Is America alienating its allies?

A woman peers from behind an American Flag.
A woman peers over an American Flag during a protest in downtown St. Paul, Minn. on Thursday, Feb. 16, 2017.
Evan Frost | MPR News

Does "America First" rhetoric weaken America's position as a global leader? Or does it help the United States to scale back past policies that have been criticized as 'overbearing' in the past?

Political Junkie Ken Rudin said the current administration views the role of diplomacy differently than American administrations have in the past.

"Until Donald Trump, every administration did believe in diplomacy," Rudin said, "Forget about whether their policies were unpopular, they never went out of their way to antagonize enemies."

Michael Wahid Hanna is a senior fellow at the Century Foundation. He said the current disruption in the way the U.S. is conducting its foreign relations could cause problems.

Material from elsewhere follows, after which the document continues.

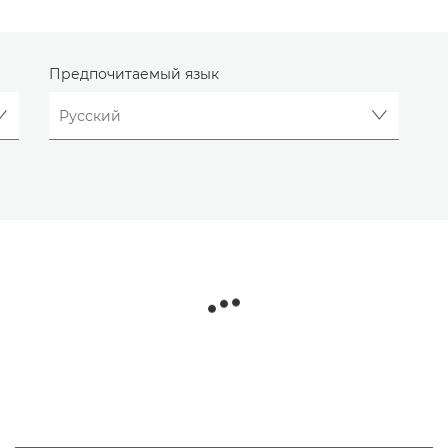
Предпочитаемый язык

"It matters what happens elsewhere. We don't do foreign policy and diplomacy as a charity. We do these things because they are good for the United States," Hanna said. "One of the big problems with the way [President] Trump approaches the international stage and many of his supporters do as well, is they view this in zero-sum terms where the United States wins and other people lose and that's not the way the world economy works and it's not the way we as Americans have thought about our place in the world for many decades. And, on the whole, that has benefited the United States."